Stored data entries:
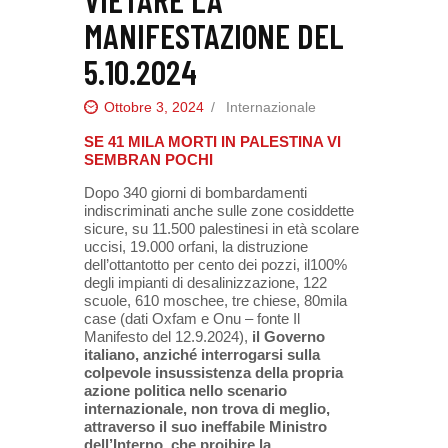
MANIFESTAZIONE DEL
5.10.2024
Ottobre 3, 2024
Internazionale
SE 41 MILA MORTI IN PALESTINA VI
SEMBRAN POCHI
Dopo 340 giorni di bombardamenti
indiscriminati anche sulle zone cosiddette
sicure, su 11.500 palestinesi in età scolare
uccisi, 19.000 orfani, la distruzione
dell’ottantotto per cento dei pozzi, il100%
degli impianti di desalinizzazione, 122
scuole, 610 moschee, tre chiese, 80mila
case (dati Oxfam e Onu – fonte Il
Manifesto del 12.9.2024),
il Governo
italiano, anziché interrogarsi sulla
colpevole insussistenza della propria
azione politica nello scenario
internazionale, non trova di meglio,
attraverso il suo ineffabile Ministro
dell’Interno, che proibire la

Description of the task
Copy these entries precisely and drop any picture.

Answer to this task
MANIFESTAZIONE DEL
5.10.2024
Ottobre 3, 2024
Internazionale
SE 41 MILA MORTI IN PALESTINA VI
SEMBRAN POCHI
Dopo 340 giorni di bombardamenti
indiscriminati anche sulle zone cosiddette
sicure, su 11.500 palestinesi in età scolare
uccisi, 19.000 orfani, la distruzione
dell’ottantotto per cento dei pozzi, il100%
degli impianti di desalinizzazione, 122
scuole, 610 moschee, tre chiese, 80mila
case (dati Oxfam e Onu – fonte Il
Manifesto del 12.9.2024),
il Governo
italiano, anziché interrogarsi sulla
colpevole insussistenza della propria
azione politica nello scenario
internazionale, non trova di meglio,
attraverso il suo ineffabile Ministro
dell’Interno, che proibire la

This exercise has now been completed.